TASK ▸
The answer is every line of the records that holds the word "pretium", copied in full.

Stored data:
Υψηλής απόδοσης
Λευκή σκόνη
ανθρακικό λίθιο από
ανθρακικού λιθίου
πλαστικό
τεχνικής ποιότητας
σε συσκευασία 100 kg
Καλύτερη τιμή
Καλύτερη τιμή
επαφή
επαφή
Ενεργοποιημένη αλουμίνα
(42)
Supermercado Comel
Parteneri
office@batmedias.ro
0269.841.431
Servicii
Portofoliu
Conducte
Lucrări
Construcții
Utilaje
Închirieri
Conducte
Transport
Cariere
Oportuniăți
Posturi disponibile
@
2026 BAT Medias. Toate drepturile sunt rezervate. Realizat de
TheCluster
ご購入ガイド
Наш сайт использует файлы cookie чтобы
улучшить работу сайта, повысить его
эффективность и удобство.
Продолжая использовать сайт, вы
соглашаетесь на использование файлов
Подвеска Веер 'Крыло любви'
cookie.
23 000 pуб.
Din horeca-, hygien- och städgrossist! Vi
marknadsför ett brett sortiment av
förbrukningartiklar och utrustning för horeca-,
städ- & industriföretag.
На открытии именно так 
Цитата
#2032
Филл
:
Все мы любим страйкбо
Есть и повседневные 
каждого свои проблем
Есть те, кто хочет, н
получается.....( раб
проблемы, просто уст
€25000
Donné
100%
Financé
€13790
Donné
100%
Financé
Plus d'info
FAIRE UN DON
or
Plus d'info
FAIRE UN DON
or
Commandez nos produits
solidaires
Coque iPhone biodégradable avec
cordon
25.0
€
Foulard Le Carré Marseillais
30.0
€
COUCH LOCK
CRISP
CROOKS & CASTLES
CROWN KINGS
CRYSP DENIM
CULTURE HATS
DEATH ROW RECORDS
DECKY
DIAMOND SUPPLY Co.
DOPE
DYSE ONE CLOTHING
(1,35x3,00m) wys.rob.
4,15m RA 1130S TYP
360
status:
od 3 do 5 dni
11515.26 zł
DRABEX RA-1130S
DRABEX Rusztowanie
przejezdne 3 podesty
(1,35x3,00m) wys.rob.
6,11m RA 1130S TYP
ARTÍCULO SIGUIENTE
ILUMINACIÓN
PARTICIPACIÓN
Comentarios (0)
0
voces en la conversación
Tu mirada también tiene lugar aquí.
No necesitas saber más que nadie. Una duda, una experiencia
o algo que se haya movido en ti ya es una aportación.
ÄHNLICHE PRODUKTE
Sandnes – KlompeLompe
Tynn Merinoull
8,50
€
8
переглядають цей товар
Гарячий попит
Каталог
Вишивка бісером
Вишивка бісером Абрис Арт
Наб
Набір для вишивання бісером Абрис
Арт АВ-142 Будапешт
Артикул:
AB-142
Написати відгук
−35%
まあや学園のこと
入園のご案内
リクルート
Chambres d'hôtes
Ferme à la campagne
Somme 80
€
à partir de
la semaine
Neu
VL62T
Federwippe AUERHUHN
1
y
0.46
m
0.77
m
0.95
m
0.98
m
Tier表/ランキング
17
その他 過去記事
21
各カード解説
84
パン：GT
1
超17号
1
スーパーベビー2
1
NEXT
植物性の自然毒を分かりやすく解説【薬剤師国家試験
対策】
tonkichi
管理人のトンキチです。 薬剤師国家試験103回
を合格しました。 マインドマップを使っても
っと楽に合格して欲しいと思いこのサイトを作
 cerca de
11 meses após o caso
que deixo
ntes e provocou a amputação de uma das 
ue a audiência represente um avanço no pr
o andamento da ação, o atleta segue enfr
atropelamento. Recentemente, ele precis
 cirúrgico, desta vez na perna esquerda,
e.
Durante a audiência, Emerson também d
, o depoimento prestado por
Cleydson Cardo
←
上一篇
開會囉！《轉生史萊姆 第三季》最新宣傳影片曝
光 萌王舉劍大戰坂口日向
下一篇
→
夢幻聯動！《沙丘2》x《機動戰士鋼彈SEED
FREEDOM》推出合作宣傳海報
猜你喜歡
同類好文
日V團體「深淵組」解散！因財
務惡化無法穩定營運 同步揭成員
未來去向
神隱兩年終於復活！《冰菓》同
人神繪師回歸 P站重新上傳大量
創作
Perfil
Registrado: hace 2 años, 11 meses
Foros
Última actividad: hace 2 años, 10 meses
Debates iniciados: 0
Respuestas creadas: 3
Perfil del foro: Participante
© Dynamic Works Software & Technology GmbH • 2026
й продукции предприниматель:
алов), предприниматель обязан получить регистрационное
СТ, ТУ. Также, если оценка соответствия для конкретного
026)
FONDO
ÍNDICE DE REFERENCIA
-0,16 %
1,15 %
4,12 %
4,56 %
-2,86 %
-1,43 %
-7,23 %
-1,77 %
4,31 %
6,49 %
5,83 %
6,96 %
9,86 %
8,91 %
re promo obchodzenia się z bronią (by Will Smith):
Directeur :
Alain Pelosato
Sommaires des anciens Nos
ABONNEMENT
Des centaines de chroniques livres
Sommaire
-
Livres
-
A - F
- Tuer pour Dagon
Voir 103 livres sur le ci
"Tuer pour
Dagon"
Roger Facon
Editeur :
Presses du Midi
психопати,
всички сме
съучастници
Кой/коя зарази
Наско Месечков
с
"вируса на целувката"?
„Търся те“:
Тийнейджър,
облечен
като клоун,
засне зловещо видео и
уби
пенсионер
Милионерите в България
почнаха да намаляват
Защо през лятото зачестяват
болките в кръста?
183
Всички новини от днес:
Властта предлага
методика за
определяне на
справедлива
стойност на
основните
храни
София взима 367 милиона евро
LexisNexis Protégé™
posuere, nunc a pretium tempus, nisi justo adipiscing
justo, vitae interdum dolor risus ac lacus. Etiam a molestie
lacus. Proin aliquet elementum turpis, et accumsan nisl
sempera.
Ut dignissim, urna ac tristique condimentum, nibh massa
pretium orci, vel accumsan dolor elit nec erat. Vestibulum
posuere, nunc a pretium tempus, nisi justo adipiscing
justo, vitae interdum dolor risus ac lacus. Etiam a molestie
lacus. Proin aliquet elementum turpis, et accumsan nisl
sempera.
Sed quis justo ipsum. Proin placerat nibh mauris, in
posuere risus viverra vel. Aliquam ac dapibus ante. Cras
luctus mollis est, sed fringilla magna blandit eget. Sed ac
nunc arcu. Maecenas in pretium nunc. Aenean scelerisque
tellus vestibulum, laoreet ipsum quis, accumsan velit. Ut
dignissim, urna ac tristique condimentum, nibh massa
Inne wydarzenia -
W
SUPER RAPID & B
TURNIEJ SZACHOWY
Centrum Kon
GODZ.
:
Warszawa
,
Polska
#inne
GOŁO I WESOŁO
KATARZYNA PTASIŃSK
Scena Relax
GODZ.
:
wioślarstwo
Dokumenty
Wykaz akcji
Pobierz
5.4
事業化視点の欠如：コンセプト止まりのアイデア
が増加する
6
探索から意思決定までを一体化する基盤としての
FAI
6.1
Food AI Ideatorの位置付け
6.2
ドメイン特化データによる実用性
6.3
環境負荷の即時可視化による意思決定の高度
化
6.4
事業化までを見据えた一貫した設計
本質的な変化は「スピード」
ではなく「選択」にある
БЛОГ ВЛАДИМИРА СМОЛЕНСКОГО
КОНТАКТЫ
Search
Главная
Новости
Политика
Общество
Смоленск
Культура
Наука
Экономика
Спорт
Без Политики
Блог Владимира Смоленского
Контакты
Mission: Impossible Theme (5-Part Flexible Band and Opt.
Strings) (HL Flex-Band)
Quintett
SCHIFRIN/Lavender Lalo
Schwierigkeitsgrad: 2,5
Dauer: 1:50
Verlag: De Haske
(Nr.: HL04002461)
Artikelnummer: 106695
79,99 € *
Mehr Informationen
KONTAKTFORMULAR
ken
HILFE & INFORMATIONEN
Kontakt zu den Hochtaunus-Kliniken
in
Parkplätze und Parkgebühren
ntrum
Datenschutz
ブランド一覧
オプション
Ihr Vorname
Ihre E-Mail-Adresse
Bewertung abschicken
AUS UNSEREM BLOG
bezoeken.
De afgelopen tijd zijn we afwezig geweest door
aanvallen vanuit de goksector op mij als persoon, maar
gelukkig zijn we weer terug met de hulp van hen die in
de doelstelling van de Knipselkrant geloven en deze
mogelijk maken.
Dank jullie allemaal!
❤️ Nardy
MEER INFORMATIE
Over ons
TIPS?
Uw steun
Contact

TASK RESULT ▸
posuere, nunc a pretium tempus, nisi justo adipiscing
pretium orci, vel accumsan dolor elit nec erat. Vestibulum
posuere, nunc a pretium tempus, nisi justo adipiscing
nunc arcu. Maecenas in pretium nunc. Aenean scelerisque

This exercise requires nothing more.